Elevated levels of HCG, a hormone that stimulates the production of progesterone, can help to confirm that a woman is pregnant with twins. Many physicians choose not to rely on HCG levels alone, as conditions other than a twin pregnancy can cause high levels. In addition, women who are pregnant with twins tend to have elevated levels of AFP, a protein released by the foetus that is excreted into the mother's blood. Women also tend to retain more water. Even though swelling of the hands, feet, and ankles is a common symptom of pregnancy in general, the rise in hormone levels normal with a twin pregnancy causes a woman to retain even more fluid.
While some women consider rapid weight gain in the first months, as a sign of being pregnant with twins, increased appetite during pregnancy is more likely the cause. Then again, two foetuses need to be supplied with more nutrients. Yet research shows that women pregnant with twins usually gain only about 4.54 Kilogram more than women carrying a single baby. How much weight a woman gains throughout pregnancy depends on her height, body type and weight before she became pregnant. Although doctors measure the height of a woman's uterus to help determine gestational age of the foetus, some physicians use it as a way to predict whether a woman might be pregnant with twins. The common belief is that a woman's uterus expands beyond the normal range of a single pregnancy if she is pregnant with multiples. However, it is not uncommon for a woman to measure larger and begin to show sooner than she did in a previous pregnancy.

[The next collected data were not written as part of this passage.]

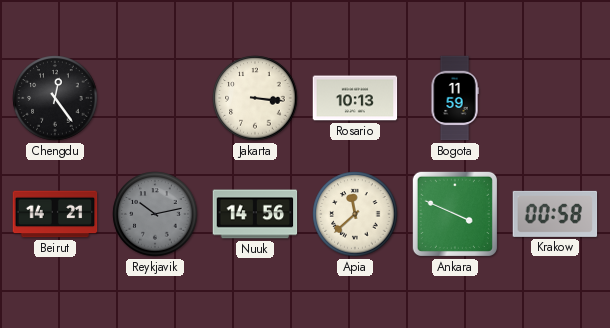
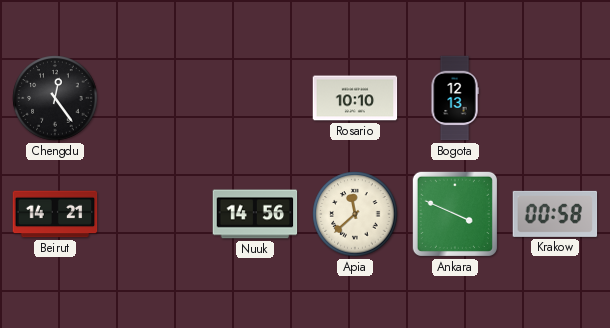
Jakarta: 3:16 -> none
Rosario: 10:13 -> 10:10
Bogota: 11:59 -> 12:13
Reykjavik: 10:13 -> none
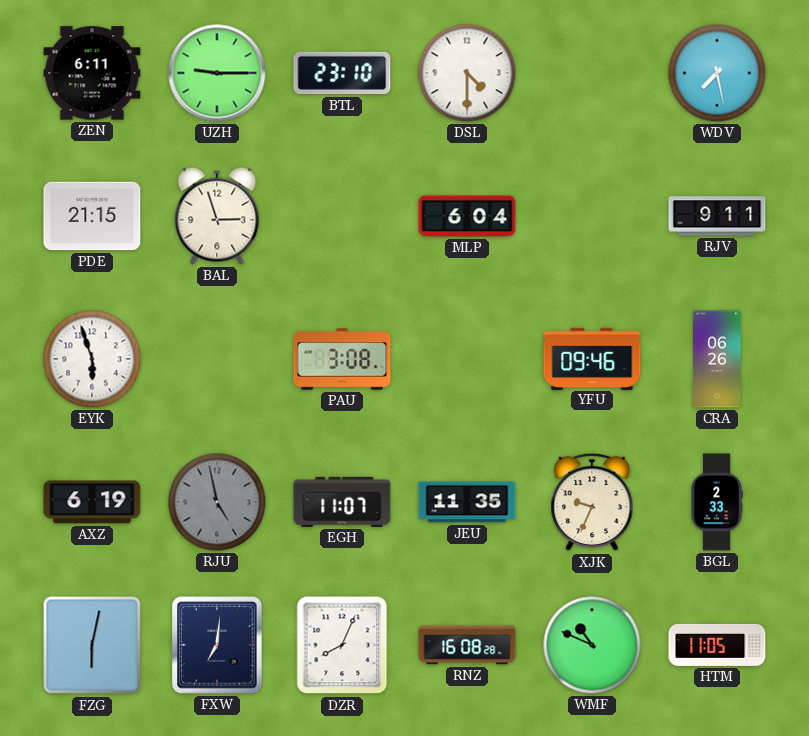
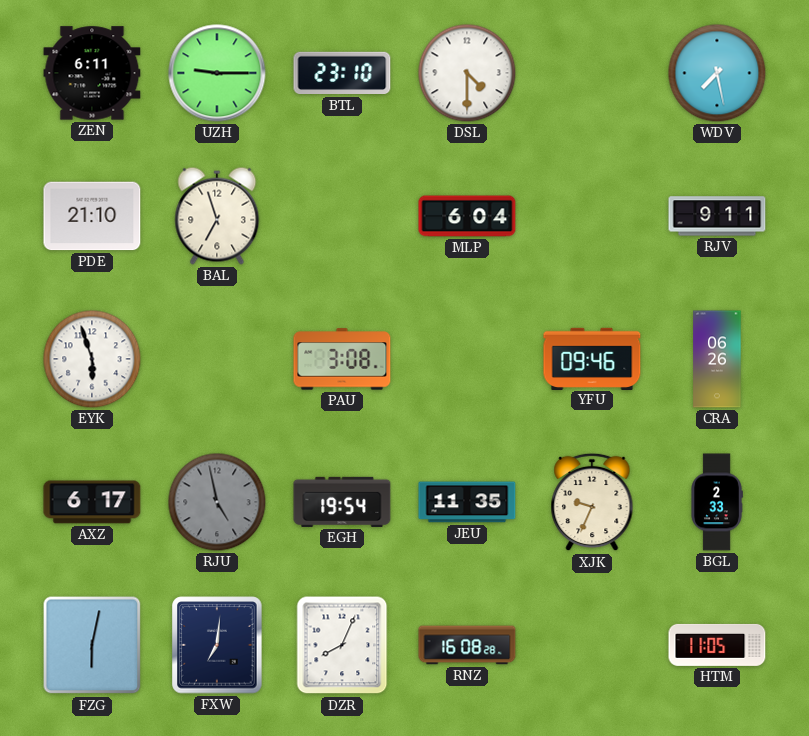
PDE: 21:15 -> 21:10
BAL: 2:57 -> 6:57
AXZ: 6:19 -> 6:17
EGH: 11:07 -> 19:54
WMF: 10:49 -> none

Women pregnant with twins are at increased risk for common complications of pregnancy. They are more than twice as likely as other pregnant women to suffer gestational diabetes during pregnancy. The increase in hormones produced by a second foetus interferes with the body's ability to produce insulin. Usually controlled by diet, gestational diabetes is not a risk to the developing babies. A twin pregnancy also puts a woman at greater risk for problems affecting the placenta, which could cause haemorrhage during pregnancy or following delivery. Fortunately, most problems can be detected well before they present a serious risk. Pregnancy-Induced Hypertension (PIH) and preeclampsia are other potential risks. Because blood volume increases during pregnancy, carrying more than one baby can raise blood pressure even more. High blood pressure is one symptom of preeclampsia, which affects one in three women pregnant with multiples. If not monitored closely, preeclampsia can cause serious complications including seizures, stroke, or kidney failure. In addition, recent studies indicate that women who carry two or more foetuses are at greater risk for heart attack or heart failure. This may be due to an increase in physiological stress caused by a multiple pregnancy, which causes the heart to work harder.